Excerpted data
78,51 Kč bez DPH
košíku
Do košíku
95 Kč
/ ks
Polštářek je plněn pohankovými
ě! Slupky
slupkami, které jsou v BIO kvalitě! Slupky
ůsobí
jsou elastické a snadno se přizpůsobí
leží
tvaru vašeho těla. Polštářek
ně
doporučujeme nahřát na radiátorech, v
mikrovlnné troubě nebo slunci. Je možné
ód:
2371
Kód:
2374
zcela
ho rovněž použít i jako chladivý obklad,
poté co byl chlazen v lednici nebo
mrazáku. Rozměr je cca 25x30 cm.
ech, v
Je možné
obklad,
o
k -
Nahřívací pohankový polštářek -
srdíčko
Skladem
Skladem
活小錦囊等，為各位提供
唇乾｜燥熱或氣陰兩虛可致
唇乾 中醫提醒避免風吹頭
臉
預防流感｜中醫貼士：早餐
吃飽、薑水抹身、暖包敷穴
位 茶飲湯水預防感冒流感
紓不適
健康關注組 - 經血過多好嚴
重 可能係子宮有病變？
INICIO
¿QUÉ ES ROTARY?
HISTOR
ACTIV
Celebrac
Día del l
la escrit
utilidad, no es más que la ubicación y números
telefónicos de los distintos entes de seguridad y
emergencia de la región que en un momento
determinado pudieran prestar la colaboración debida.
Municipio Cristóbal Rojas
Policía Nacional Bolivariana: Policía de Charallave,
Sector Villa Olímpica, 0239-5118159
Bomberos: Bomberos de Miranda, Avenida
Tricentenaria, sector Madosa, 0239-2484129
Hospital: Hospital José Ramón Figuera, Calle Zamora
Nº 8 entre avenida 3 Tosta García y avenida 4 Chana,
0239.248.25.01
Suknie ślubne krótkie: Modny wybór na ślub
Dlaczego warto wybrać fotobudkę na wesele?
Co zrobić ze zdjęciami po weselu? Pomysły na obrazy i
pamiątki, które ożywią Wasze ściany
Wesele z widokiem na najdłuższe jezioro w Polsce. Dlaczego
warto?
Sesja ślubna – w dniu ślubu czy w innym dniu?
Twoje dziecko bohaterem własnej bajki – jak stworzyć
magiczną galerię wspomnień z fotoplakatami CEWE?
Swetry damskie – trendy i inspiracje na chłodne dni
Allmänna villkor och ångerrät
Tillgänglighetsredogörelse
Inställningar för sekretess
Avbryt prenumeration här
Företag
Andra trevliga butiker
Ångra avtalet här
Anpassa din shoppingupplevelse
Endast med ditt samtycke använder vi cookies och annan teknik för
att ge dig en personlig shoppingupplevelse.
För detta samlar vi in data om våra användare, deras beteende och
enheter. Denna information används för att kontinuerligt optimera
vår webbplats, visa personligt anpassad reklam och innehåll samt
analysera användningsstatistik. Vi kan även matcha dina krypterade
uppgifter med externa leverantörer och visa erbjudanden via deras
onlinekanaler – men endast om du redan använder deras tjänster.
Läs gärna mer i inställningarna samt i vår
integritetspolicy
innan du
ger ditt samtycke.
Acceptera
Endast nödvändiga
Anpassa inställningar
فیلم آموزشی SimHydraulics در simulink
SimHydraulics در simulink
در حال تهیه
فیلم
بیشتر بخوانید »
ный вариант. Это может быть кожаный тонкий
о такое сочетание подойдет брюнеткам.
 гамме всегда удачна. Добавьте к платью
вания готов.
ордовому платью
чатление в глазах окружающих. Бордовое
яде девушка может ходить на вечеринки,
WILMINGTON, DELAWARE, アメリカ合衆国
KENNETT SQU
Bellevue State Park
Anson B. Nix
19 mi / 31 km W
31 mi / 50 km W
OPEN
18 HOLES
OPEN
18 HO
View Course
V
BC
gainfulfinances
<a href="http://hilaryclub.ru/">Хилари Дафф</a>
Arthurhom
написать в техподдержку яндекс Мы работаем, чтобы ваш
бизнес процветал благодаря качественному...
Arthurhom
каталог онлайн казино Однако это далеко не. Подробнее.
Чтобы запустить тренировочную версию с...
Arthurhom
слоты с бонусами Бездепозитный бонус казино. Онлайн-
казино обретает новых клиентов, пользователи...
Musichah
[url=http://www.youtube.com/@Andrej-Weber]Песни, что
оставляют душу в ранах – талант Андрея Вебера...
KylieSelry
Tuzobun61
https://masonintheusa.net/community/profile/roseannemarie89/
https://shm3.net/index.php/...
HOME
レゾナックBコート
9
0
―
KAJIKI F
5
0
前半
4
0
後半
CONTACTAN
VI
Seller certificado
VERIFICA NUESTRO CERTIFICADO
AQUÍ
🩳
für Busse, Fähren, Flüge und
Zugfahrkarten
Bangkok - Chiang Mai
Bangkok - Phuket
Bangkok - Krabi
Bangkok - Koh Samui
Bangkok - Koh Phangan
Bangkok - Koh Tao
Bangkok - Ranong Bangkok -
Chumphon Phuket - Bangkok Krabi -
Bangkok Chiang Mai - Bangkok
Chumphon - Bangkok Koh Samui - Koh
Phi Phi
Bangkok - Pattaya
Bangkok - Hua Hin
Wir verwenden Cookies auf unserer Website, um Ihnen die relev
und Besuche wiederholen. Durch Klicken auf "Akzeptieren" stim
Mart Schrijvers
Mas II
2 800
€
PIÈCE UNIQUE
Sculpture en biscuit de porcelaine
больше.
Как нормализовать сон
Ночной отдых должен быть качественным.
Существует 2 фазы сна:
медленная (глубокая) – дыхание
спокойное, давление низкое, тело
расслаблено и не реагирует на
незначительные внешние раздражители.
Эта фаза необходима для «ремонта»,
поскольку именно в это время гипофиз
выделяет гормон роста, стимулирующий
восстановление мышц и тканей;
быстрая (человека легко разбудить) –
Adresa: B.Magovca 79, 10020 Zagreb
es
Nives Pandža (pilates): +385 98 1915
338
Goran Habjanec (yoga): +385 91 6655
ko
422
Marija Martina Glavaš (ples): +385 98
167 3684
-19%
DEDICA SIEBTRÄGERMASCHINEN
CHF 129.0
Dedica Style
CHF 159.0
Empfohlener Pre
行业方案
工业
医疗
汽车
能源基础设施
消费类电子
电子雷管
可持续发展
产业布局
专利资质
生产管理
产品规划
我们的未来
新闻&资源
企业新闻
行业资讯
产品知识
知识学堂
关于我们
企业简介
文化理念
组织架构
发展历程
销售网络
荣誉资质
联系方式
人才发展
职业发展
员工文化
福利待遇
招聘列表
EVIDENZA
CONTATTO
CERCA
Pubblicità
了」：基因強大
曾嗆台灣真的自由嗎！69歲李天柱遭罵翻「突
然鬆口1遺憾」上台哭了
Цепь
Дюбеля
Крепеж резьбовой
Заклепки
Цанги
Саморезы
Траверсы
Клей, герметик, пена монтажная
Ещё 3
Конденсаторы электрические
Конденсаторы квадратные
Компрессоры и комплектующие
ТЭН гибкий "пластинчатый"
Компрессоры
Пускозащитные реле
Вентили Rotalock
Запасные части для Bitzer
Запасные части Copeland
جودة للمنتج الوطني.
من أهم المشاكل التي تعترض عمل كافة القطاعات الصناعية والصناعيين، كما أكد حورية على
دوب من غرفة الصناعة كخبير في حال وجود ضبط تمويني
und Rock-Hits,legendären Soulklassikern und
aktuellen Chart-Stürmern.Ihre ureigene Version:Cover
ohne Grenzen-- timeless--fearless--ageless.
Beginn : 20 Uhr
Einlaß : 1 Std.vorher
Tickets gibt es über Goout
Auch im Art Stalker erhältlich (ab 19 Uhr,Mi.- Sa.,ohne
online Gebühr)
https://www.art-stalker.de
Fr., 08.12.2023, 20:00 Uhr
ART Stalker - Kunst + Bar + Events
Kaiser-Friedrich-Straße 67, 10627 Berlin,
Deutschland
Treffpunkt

Instructions to follow
Return the listing above in its entirety, word for word.

Result of the exercise
78,51 Kč bez DPH
košíku
Do košíku
95 Kč
/ ks
Polštářek je plněn pohankovými
ě! Slupky
slupkami, které jsou v BIO kvalitě! Slupky
ůsobí
jsou elastické a snadno se přizpůsobí
leží
tvaru vašeho těla. Polštářek
ně
doporučujeme nahřát na radiátorech, v
mikrovlnné troubě nebo slunci. Je možné
ód:
2371
Kód:
2374
zcela
ho rovněž použít i jako chladivý obklad,
poté co byl chlazen v lednici nebo
mrazáku. Rozměr je cca 25x30 cm.
ech, v
Je možné
obklad,
o
k -
Nahřívací pohankový polštářek -
srdíčko
Skladem
Skladem
活小錦囊等，為各位提供
唇乾｜燥熱或氣陰兩虛可致
唇乾 中醫提醒避免風吹頭
臉
預防流感｜中醫貼士：早餐
吃飽、薑水抹身、暖包敷穴
位 茶飲湯水預防感冒流感
紓不適
健康關注組 - 經血過多好嚴
重 可能係子宮有病變？
INICIO
¿QUÉ ES ROTARY?
HISTOR
ACTIV
Celebrac
Día del l
la escrit
utilidad, no es más que la ubicación y números
telefónicos de los distintos entes de seguridad y
emergencia de la región que en un momento
determinado pudieran prestar la colaboración debida.
Municipio Cristóbal Rojas
Policía Nacional Bolivariana: Policía de Charallave,
Sector Villa Olímpica, 0239-5118159
Bomberos: Bomberos de Miranda, Avenida
Tricentenaria, sector Madosa, 0239-2484129
Hospital: Hospital José Ramón Figuera, Calle Zamora
Nº 8 entre avenida 3 Tosta García y avenida 4 Chana,
0239.248.25.01
Suknie ślubne krótkie: Modny wybór na ślub
Dlaczego warto wybrać fotobudkę na wesele?
Co zrobić ze zdjęciami po weselu? Pomysły na obrazy i
pamiątki, które ożywią Wasze ściany
Wesele z widokiem na najdłuższe jezioro w Polsce. Dlaczego
warto?
Sesja ślubna – w dniu ślubu czy w innym dniu?
Twoje dziecko bohaterem własnej bajki – jak stworzyć
magiczną galerię wspomnień z fotoplakatami CEWE?
Swetry damskie – trendy i inspiracje na chłodne dni
Allmänna villkor och ångerrät
Tillgänglighetsredogörelse
Inställningar för sekretess
Avbryt prenumeration här
Företag
Andra trevliga butiker
Ångra avtalet här
Anpassa din shoppingupplevelse
Endast med ditt samtycke använder vi cookies och annan teknik för
att ge dig en personlig shoppingupplevelse.
För detta samlar vi in data om våra användare, deras beteende och
enheter. Denna information används för att kontinuerligt optimera
vår webbplats, visa personligt anpassad reklam och innehåll samt
analysera användningsstatistik. Vi kan även matcha dina krypterade
uppgifter med externa leverantörer och visa erbjudanden via deras
onlinekanaler – men endast om du redan använder deras tjänster.
Läs gärna mer i inställningarna samt i vår
integritetspolicy
innan du
ger ditt samtycke.
Acceptera
Endast nödvändiga
Anpassa inställningar
فیلم آموزشی SimHydraulics در simulink
SimHydraulics در simulink
در حال تهیه
فیلم
بیشتر بخوانید »
ный вариант. Это может быть кожаный тонкий
о такое сочетание подойдет брюнеткам.
 гамме всегда удачна. Добавьте к платью
вания готов.
ордовому платью
чатление в глазах окружающих. Бордовое
яде девушка может ходить на вечеринки,
WILMINGTON, DELAWARE, アメリカ合衆国
KENNETT SQU
Bellevue State Park
Anson B. Nix
19 mi / 31 km W
31 mi / 50 km W
OPEN
18 HOLES
OPEN
18 HO
View Course
V
BC
gainfulfinances
<a href="http://hilaryclub.ru/">Хилари Дафф</a>
Arthurhom
написать в техподдержку яндекс Мы работаем, чтобы ваш
бизнес процветал благодаря качественному...
Arthurhom
каталог онлайн казино Однако это далеко не. Подробнее.
Чтобы запустить тренировочную версию с...
Arthurhom
слоты с бонусами Бездепозитный бонус казино. Онлайн-
казино обретает новых клиентов, пользователи...
Musichah
[url=http://www.youtube.com/@Andrej-Weber]Песни, что
оставляют душу в ранах – талант Андрея Вебера...
KylieSelry
Tuzobun61
https://masonintheusa.net/community/profile/roseannemarie89/
https://shm3.net/index.php/...
HOME
レゾナックBコート
9
0
―
KAJIKI F
5
0
前半
4
0
後半
CONTACTAN
VI
Seller certificado
VERIFICA NUESTRO CERTIFICADO
AQUÍ
🩳
für Busse, Fähren, Flüge und
Zugfahrkarten
Bangkok - Chiang Mai
Bangkok - Phuket
Bangkok - Krabi
Bangkok - Koh Samui
Bangkok - Koh Phangan
Bangkok - Koh Tao
Bangkok - Ranong Bangkok -
Chumphon Phuket - Bangkok Krabi -
Bangkok Chiang Mai - Bangkok
Chumphon - Bangkok Koh Samui - Koh
Phi Phi
Bangkok - Pattaya
Bangkok - Hua Hin
Wir verwenden Cookies auf unserer Website, um Ihnen die relev
und Besuche wiederholen. Durch Klicken auf "Akzeptieren" stim
Mart Schrijvers
Mas II
2 800
€
PIÈCE UNIQUE
Sculpture en biscuit de porcelaine
больше.
Как нормализовать сон
Ночной отдых должен быть качественным.
Существует 2 фазы сна:
медленная (глубокая) – дыхание
спокойное, давление низкое, тело
расслаблено и не реагирует на
незначительные внешние раздражители.
Эта фаза необходима для «ремонта»,
поскольку именно в это время гипофиз
выделяет гормон роста, стимулирующий
восстановление мышц и тканей;
быстрая (человека легко разбудить) –
Adresa: B.Magovca 79, 10020 Zagreb
es
Nives Pandža (pilates): +385 98 1915
338
Goran Habjanec (yoga): +385 91 6655
ko
422
Marija Martina Glavaš (ples): +385 98
167 3684
-19%
DEDICA SIEBTRÄGERMASCHINEN
CHF 129.0
Dedica Style
CHF 159.0
Empfohlener Pre
行业方案
工业
医疗
汽车
能源基础设施
消费类电子
电子雷管
可持续发展
产业布局
专利资质
生产管理
产品规划
我们的未来
新闻&资源
企业新闻
行业资讯
产品知识
知识学堂
关于我们
企业简介
文化理念
组织架构
发展历程
销售网络
荣誉资质
联系方式
人才发展
职业发展
员工文化
福利待遇
招聘列表
EVIDENZA
CONTATTO
CERCA
Pubblicità
了」：基因強大
曾嗆台灣真的自由嗎！69歲李天柱遭罵翻「突
然鬆口1遺憾」上台哭了
Цепь
Дюбеля
Крепеж резьбовой
Заклепки
Цанги
Саморезы
Траверсы
Клей, герметик, пена монтажная
Ещё 3
Конденсаторы электрические
Конденсаторы квадратные
Компрессоры и комплектующие
ТЭН гибкий "пластинчатый"
Компрессоры
Пускозащитные реле
Вентили Rotalock
Запасные части для Bitzer
Запасные части Copeland
جودة للمنتج الوطني.
من أهم المشاكل التي تعترض عمل كافة القطاعات الصناعية والصناعيين، كما أكد حورية على
دوب من غرفة الصناعة كخبير في حال وجود ضبط تمويني
und Rock-Hits,legendären Soulklassikern und
aktuellen Chart-Stürmern.Ihre ureigene Version:Cover
ohne Grenzen-- timeless--fearless--ageless.
Beginn : 20 Uhr
Einlaß : 1 Std.vorher
Tickets gibt es über Goout
Auch im Art Stalker erhältlich (ab 19 Uhr,Mi.- Sa.,ohne
online Gebühr)
https://www.art-stalker.de
Fr., 08.12.2023, 20:00 Uhr
ART Stalker - Kunst + Bar + Events
Kaiser-Friedrich-Straße 67, 10627 Berlin,
Deutschland
Treffpunkt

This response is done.